Technical Abstract: The USDA Long-Term Agroecosystem Research (LTAR) network exists to acquire knowledge for sustainable intensification of agroecosystem productivity while simultaneously minimizing or reversing agriculture's adverse environmental impacts. The LTAR network is a partnership of 18 sites nationwide that conduct agroecosystem research at plot, field/pasture, enterprise, and watershed levels. In 2018, it was recognized that the network lacked a coherent spatial framework for cross-site, cross-scale, regional and network-level synthesis of agricultural research. The LTAR Regionalization Project thus began with the charge of identifying agroecoregions for the LTAR network. Goals of this project includes understanding how representative LTAR network was of US agriculture and identifying regional areas that could be used for the extrapolation of scientific results. To accomplish this, a task force engaged in first, identifying regional for each of the 18 LTAR sites related to three domains related to USDA’s vision for the sustainable intensification of agriculture. These domains included production (of food, fuel and fiber), environmental impacts, and rural prosperity, resulting in the development or three regional boundary datasets. The task force also focused on selecting indicators that could be summarized using the boundary datasets to provide snapshots of indicators for each LTAR region.

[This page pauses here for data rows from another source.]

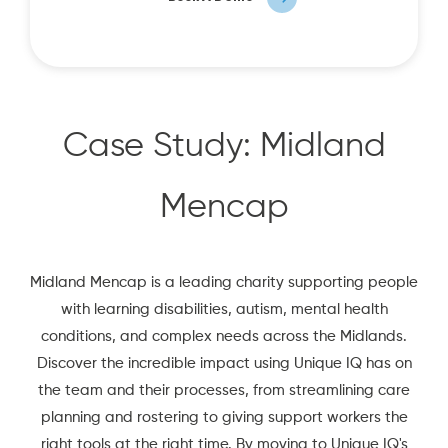
Case Study: Midland
Mencap
Midland Mencap is a leading charity supporting people
with learning disabilities, autism, mental health
conditions, and complex needs across the Midlands.
Discover the incredible impact using Unique IQ has on
the team and their processes, from streamlining care
planning and rostering to giving support workers the
right tools at the right time. By moving to Unique IQ's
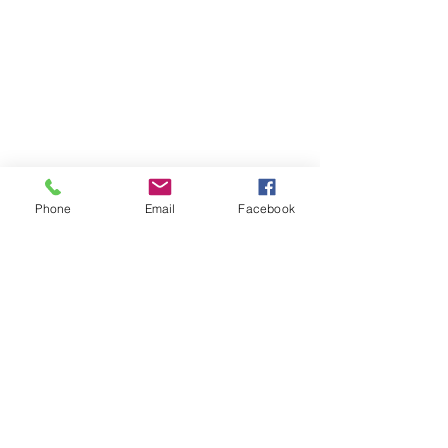
Phone
Email
Facebook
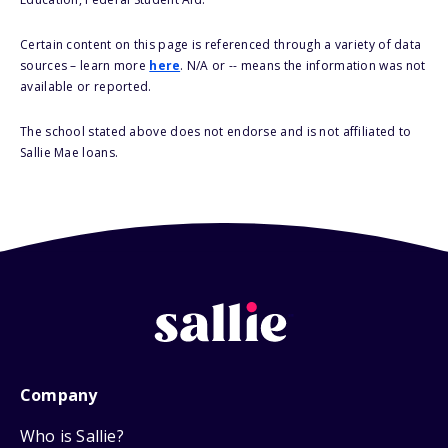
Certain content on this page is referenced through a variety of data
sources – learn more
here
. N/A or -- means the information was not
available or reported.
The school stated above does not endorse and is not affiliated to
Sallie Mae loans.
Company
Who is Sallie?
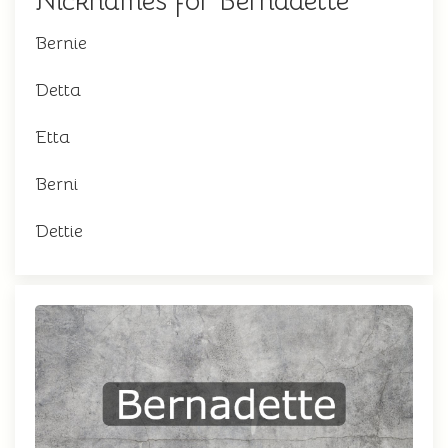
Nicknames for Bernadette
Bernie
Detta
Etta
Berni
Dettie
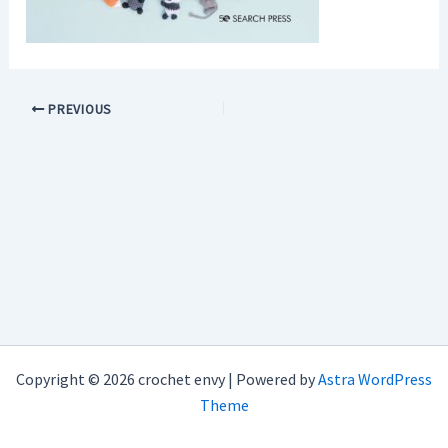
PREVIOUS
Copyright © 2026 crochet envy | Powered by
Astra WordPress
Theme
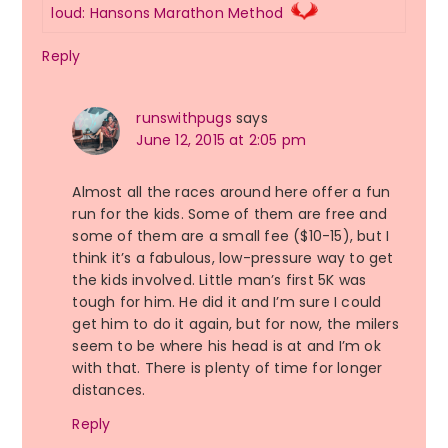
loud: Hansons Marathon Method
Reply
runswithpugs
says
June 12, 2015 at 2:05 pm
Almost all the races around here offer a fun
run for the kids. Some of them are free and
some of them are a small fee ($10-15), but I
think it’s a fabulous, low-pressure way to get
the kids involved. Little man’s first 5K was
tough for him. He did it and I’m sure I could
get him to do it again, but for now, the milers
seem to be where his head is at and I’m ok
with that. There is plenty of time for longer
distances.
Reply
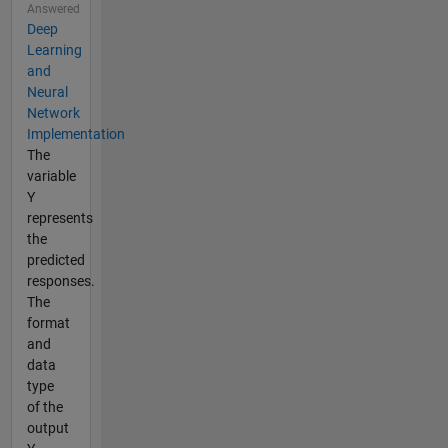
Answered
Deep
Learning
and
Neural
Network
Implementation
The
variable
Y
represents
the
predicted
responses.
The
format
and
data
type
of the
output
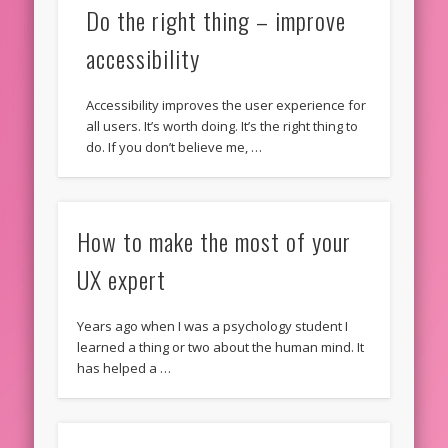
Do the right thing – improve
accessibility
Accessibility improves the user experience for
all users. It’s worth doing. It’s the right thing to
do. If you don’t believe me, …
How to make the most of your
UX expert
Years ago when I was a psychology student I
learned a thing or two about the human mind. It
has helped a …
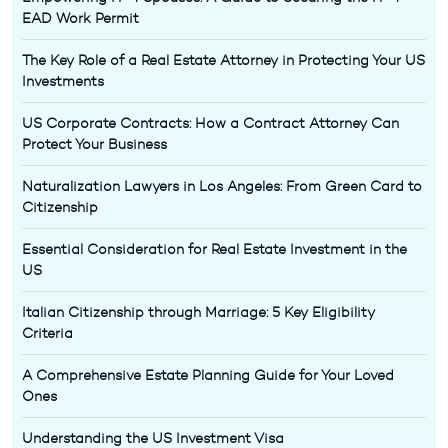
EAD Work Permit
The Key Role of a Real Estate Attorney in Protecting Your US
Investments
US Corporate Contracts: How a Contract Attorney Can
Protect Your Business
Naturalization Lawyers in Los Angeles: From Green Card to
Citizenship
Essential Consideration for Real Estate Investment in the
US
Italian Citizenship through Marriage: 5 Key Eligibility
Criteria
A Comprehensive Estate Planning Guide for Your Loved
Ones
Understanding the US Investment Visa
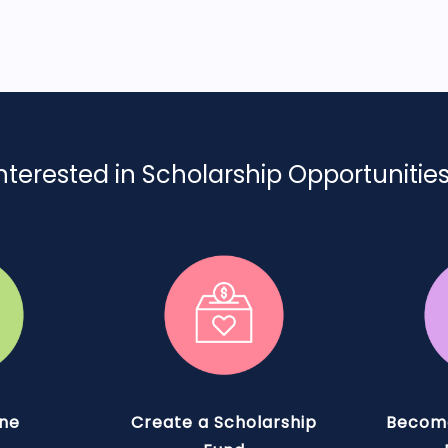
nterested in Scholarship Opportunitie
ine
Create a Scholarship
Become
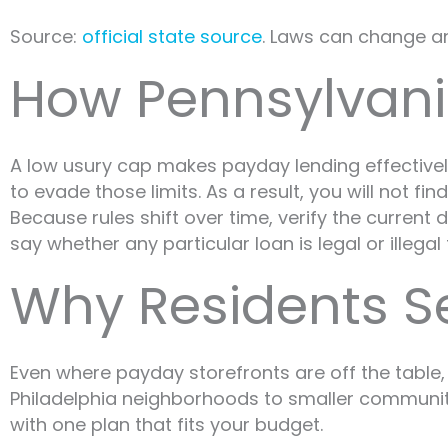
Source:
official state source
. Laws can change and
How Pennsylvani
A low usury cap makes payday lending effectively 
to evade those limits. As a result, you will not f
Because rules shift over time, verify the curren
say whether any particular loan is legal or illegal
Why Residents S
Even where payday storefronts are off the table,
Philadelphia neighborhoods to smaller communiti
with one plan that fits your budget.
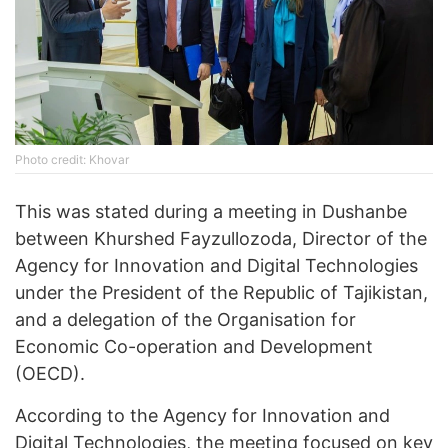
Photo credit: Khovar
This was stated during a meeting in Dushanbe
between Khurshed Fayzullozoda, Director of the
Agency for Innovation and Digital Technologies
under the President of the Republic of Tajikistan,
and a delegation of the Organisation for
Economic Co-operation and Development
(OECD).
According to the Agency for Innovation and
Digital Technologies, the meeting focused on key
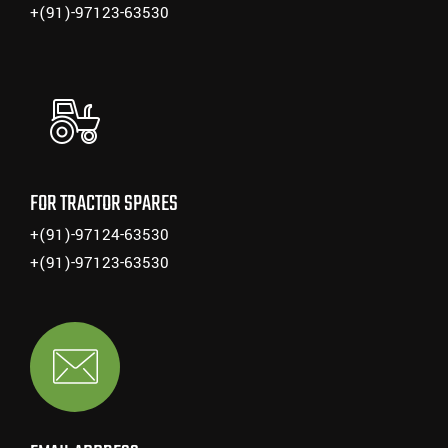
+(91)-97123-63530
FOR TRACTOR SPARES
+(91)-97124-63530
+(91)-97123-63530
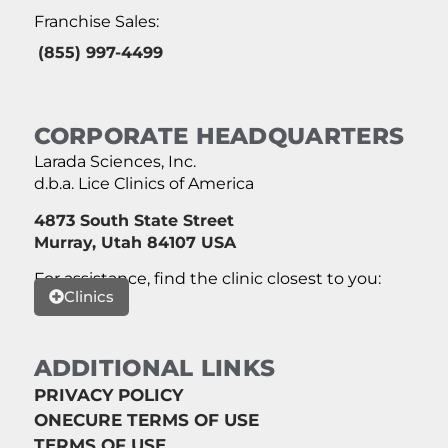
Franchise Sales:
(855) 997-4499
CORPORATE HEADQUARTERS
Larada Sciences, Inc.
d.b.a. Lice Clinics of America
4873 South State Street
Murray, Utah 84107 USA
For assistance, find the clinic closest to you:
Clinics
ADDITIONAL LINKS
PRIVACY POLICY
ONECURE TERMS OF USE
TERMS OF USE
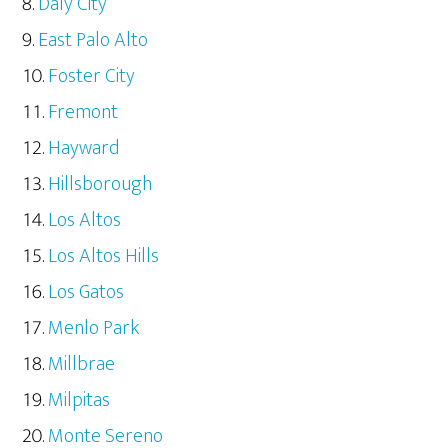
Daly City
East Palo Alto
Foster City
Fremont
Hayward
Hillsborough
Los Altos
Los Altos Hills
Los Gatos
Menlo Park
Millbrae
Milpitas
Monte Sereno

Production was summarized using 2017 data on land use; environmental impacts were mapped using data describing agricultural Nitrogen runoff; and rural prosperity was mapped using data on farm income. These indicators, while limited in scope, provided a preliminary characterization of the LTAR network using publicly available datasets. The “production boundaries” layer has been adopted by the LTAR network and is now shown in many of its products. However, results from the regionalization effort have far-reaching ramifications, from enhancing the allocation of LTAR network level resources and the identification of stakeholders, to the estimation of the effects across broad areas resulting from adoption of new, transformative approaches to agricultural production. This paper describes development and use of the 2018 regional datasets developed by the LTAR Regionalization Project, a precursor to additional research efforts currently ongoing in the LTAR network.